How can two solutions of an integral have different domains?

-Dan
Because is...

$\displaystyle \displaystyle \frac{1}{1-y^{2}}= \frac{1}{2}\ (\frac{1}{1+y}+ \frac{1}{1-y})$ (1)

...You can in any case write...

$\displaystyle \displaystyle \int \frac{dy}{1-y^{2}} = \frac{1}{2}\ (\ln |1+y| - \ln |1-y|)+ c$ (2)

... and the expression (2) is valid both for $\displaystyle |y|<1$ and $\displaystyle |y|>1$. The alternative...

$\displaystyle \displaystyle \int \frac{dy}{1-y^{2}} = \tanh^{-1} y + c$ (3)

... is valid only for $\displaystyle |y|<1$...

Kind regards

$\displaystyle \chi$ $\displaystyle \sigma$

3. Originally Posted by chisigma
Because is...

$\displaystyle \displaystyle \frac{1}{1-y^{2}}= \frac{1}{2}\ (\frac{1}{1+y}+ \frac{1}{1-y})$ (1)

...You can in any case write...

$\displaystyle \displaystyle \int \frac{dy}{1-y^{2}} = \frac{1}{2}\ (\ln |1+y| - \ln |1-y|)+ c$ (2)
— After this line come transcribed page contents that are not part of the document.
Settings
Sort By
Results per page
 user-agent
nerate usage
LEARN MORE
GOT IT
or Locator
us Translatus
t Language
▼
... and the expression (2) is valid both for $\displaystyle |y|<1$ and $\displaystyle |y|>1$. The alternative...

$\displaystyle \displaystyle \int \frac{dy}{1-y^{2}} = \tanh^{-1} y + c$ (3)
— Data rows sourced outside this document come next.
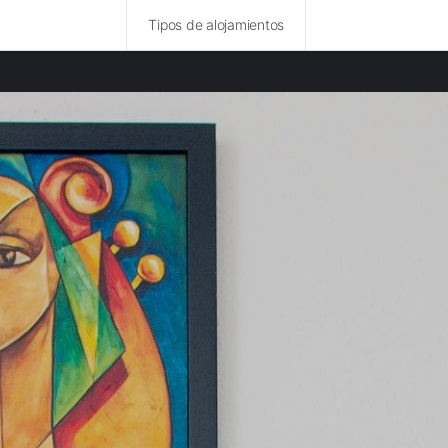
Tipos de alojamientos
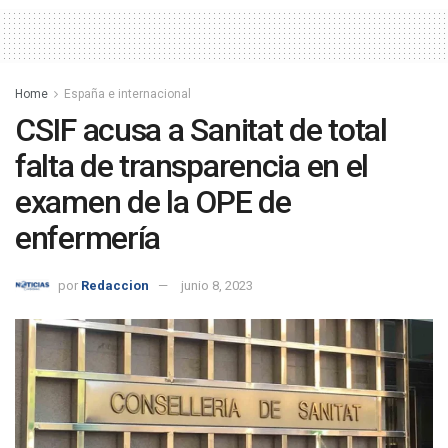
Home
España e internacional
CSIF acusa a Sanitat de total
falta de transparencia en el
examen de la OPE de
enfermería
por
Redaccion
junio 8, 2023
... is valid only for $\displaystyle |y|<1$...

Kind regards

$\displaystyle \chi$ $\displaystyle \sigma$
I realize that much. My question is that I had thought the integral of an expression was unique up to an arbitrary constant. Because the domains are different, the tanh^(-1) and ln are different functions. I know of no reason why the tanh^(-1) solution does not also represent the most general solution.

-Dan

4. I don't know why you would say "tanh^{-1}(x)[/tex] is the most general solution". As chisquared said, it is only valid for -1< x< 1. The ln solution is valid for |x|> 1. There are each the correct integral on that region.